出火原因は、4階にあるオフィステル(住居兼事務室)のゴミ集荷場で発生した小さな火の手だったが、これが38階の最上階まで到達するのにかかった時間はわずか20分だった。外観に配慮するため、この建物のコンクリート外壁にはアルミニウムパネルが設置されており、その内側のガラス繊維断熱材とパネル表面の引火性ペンキにより、火の手は一気に上昇した。火災警報機はまったく役に立たず、避難を促す放送も流れなかった。消防士は連絡を受けてから3分で到着したが、住民たちが外壁のガラスを割って放水するよう求めたのに対し、「上からの指示を待たねばならない」と現場でぐずぐずするばかりだった。またマンションの管理事務所も、「会長の許可が必要だ」として作業を遅らせたという。

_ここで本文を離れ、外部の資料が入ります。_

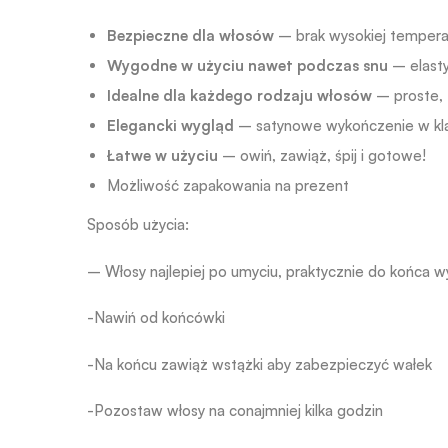
Bezpieczne dla włosów
– brak wysokiej tempera
Wygodne w użyciu nawet podczas snu
– elasty
Idealne dla każdego rodzaju włosów
– proste, 
Elegancki wygląd
– satynowe wykończenie w kla
Łatwe w użyciu
– owiń, zawiąż, śpij i gotowe!
Możliwość zapakowania na prezent
Sposób użycia:
– Włosy najlepiej po umyciu, praktycznie do końca w
-Nawiń od końcówki
-Na końcu zawiąż wstążki aby zabezpieczyć wałek
-Pozostaw włosy na conajmniej kilka godzin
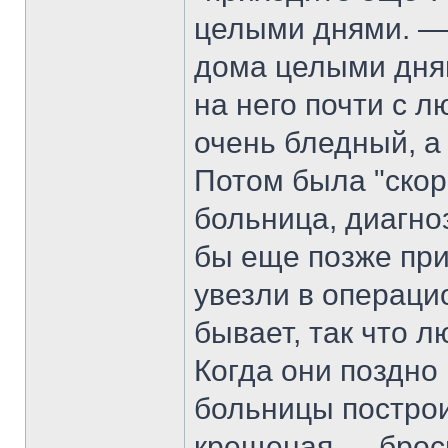
целыми днями. — 
дома целыми дня
на него почти с л
очень бледный, а 
Потом была "скор
больница, диагноз
бы еще позже прие
увезли в операци
бывает, так что 
Когда они поздно
больницы постро
крещеная — броси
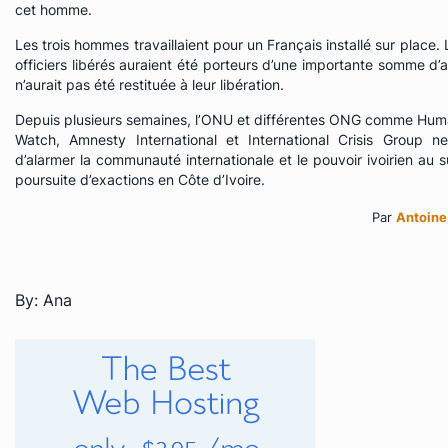
cet homme.
Les trois hommes travaillaient pour un Français installé sur place
officiers libérés auraient été porteurs d’une importante somme d’
n’aurait pas été restituée à leur libération.
Depuis plusieurs semaines, l’ONU et différentes ONG comme Hum
Watch, Amnesty International et International Crisis Group n
d’alarmer la communauté internationale et le pouvoir ivoirien au s
poursuite d’exactions en Côte d’Ivoire.
Par
Antoine
By: Ana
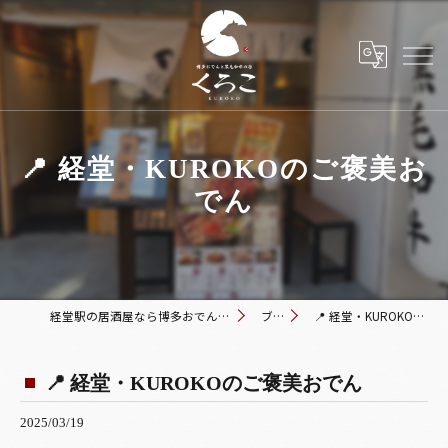
📍 経堂・KUROKOのご褒美お
でん
経堂駅の居酒屋なら博多おでんと黒毛和牛の店 くろこ
ブログ
📍 経堂・KUROKOのご褒美おでん
📍 経堂・KUROKOのご褒美おでん
2025/03/19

今後、第2ロッテワールドや上岩DMCランドマーク、竜山国際業務地区、仁川タワー、釜山ワールドビジネスセンターなど、100階以上の建物が相次いで建設される予定だ。現時点で考えられる対策としては、まず高層建物の中間に火災時の避難場所を置くことが急務だろう。途中の階に何も設置しない空間を確保し、そこに非常電源で稼働する耐火性の避難用エレベーターや加圧消火栓、さらには1階と屋上をつなぐ直通階段を設置するなどの対策も必要だ。
アラブ首長国連邦(UAE)ドバイにある世界最高層のブルジュ・ハリファ(160階)には25階ごとに、また台湾・台北にある101ビルは8階ごとに避難区域が設けられている。先月には韓国でも、国会行政安全委員会で「超高層災難管理特別法案」が通過し、ここに避難階設置規定が設けられたが、これが適用されるのは50階以上だ。政府は建築法施行令に、30階ごとに避難安全区域を設置するよう定めたが、この設置基準の施行規則はなく、現状では有名無実化している。
防火対策や備えがないまま無防備状態にある高層マンションは、いったん火災が発生すると、一瞬にして火柱になる。海雲台での火災は、この事実をわれわれに改めて思い起させてくれた。